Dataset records
* * * *
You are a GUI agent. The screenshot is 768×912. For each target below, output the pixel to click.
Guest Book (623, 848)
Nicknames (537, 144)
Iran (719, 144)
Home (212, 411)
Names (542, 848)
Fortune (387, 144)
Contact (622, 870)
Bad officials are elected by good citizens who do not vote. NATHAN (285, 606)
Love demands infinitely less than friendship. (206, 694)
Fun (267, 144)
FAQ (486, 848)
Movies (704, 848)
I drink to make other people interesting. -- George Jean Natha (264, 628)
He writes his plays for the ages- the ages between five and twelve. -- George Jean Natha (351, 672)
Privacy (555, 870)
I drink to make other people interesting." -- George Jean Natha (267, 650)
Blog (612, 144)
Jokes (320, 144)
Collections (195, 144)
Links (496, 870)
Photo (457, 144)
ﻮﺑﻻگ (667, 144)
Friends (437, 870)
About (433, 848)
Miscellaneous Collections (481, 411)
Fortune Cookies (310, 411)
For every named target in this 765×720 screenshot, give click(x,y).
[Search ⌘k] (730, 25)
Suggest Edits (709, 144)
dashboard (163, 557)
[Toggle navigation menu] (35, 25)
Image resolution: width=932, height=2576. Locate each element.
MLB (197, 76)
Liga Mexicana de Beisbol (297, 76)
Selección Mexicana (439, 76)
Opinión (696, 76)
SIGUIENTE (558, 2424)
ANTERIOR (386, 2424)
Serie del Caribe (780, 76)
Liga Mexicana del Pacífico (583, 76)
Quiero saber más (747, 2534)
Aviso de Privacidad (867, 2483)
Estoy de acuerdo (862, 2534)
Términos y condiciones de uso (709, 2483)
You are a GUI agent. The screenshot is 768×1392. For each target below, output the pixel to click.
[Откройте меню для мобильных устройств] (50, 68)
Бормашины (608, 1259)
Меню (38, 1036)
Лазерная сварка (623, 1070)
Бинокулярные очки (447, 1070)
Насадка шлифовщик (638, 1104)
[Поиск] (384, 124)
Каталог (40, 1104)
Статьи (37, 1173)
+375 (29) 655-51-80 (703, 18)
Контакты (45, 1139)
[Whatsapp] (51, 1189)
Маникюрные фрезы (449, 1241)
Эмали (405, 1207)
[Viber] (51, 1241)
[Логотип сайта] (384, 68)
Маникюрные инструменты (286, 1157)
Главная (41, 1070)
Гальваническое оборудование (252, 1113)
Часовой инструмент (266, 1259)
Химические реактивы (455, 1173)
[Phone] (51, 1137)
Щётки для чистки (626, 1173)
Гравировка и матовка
* * * *
**INSTRUCTIONS TO FOLLOW:** Taking the entries above, print exactly the lines starting at the line with "[Search ⌘k] (730, 25)" and ending at the line with "[Логотип сайта] (384, 68)", both included.

**ANSWER TO THIS PROBLEM:**
[Search ⌘k] (730, 25)
Suggest Edits (709, 144)
dashboard (163, 557)
[Toggle navigation menu] (35, 25)
Image resolution: width=932, height=2576. Locate each element.
MLB (197, 76)
Liga Mexicana de Beisbol (297, 76)
Selección Mexicana (439, 76)
Opinión (696, 76)
SIGUIENTE (558, 2424)
ANTERIOR (386, 2424)
Serie del Caribe (780, 76)
Liga Mexicana del Pacífico (583, 76)
Quiero saber más (747, 2534)
Aviso de Privacidad (867, 2483)
Estoy de acuerdo (862, 2534)
Términos y condiciones de uso (709, 2483)
You are a GUI agent. The screenshot is 768×1392. For each target below, output the pixel to click.
[Откройте меню для мобильных устройств] (50, 68)
Бормашины (608, 1259)
Меню (38, 1036)
Лазерная сварка (623, 1070)
Бинокулярные очки (447, 1070)
Насадка шлифовщик (638, 1104)
[Поиск] (384, 124)
Каталог (40, 1104)
Статьи (37, 1173)
+375 (29) 655-51-80 (703, 18)
Контакты (45, 1139)
[Whatsapp] (51, 1189)
Маникюрные фрезы (449, 1241)
Эмали (405, 1207)
[Viber] (51, 1241)
[Логотип сайта] (384, 68)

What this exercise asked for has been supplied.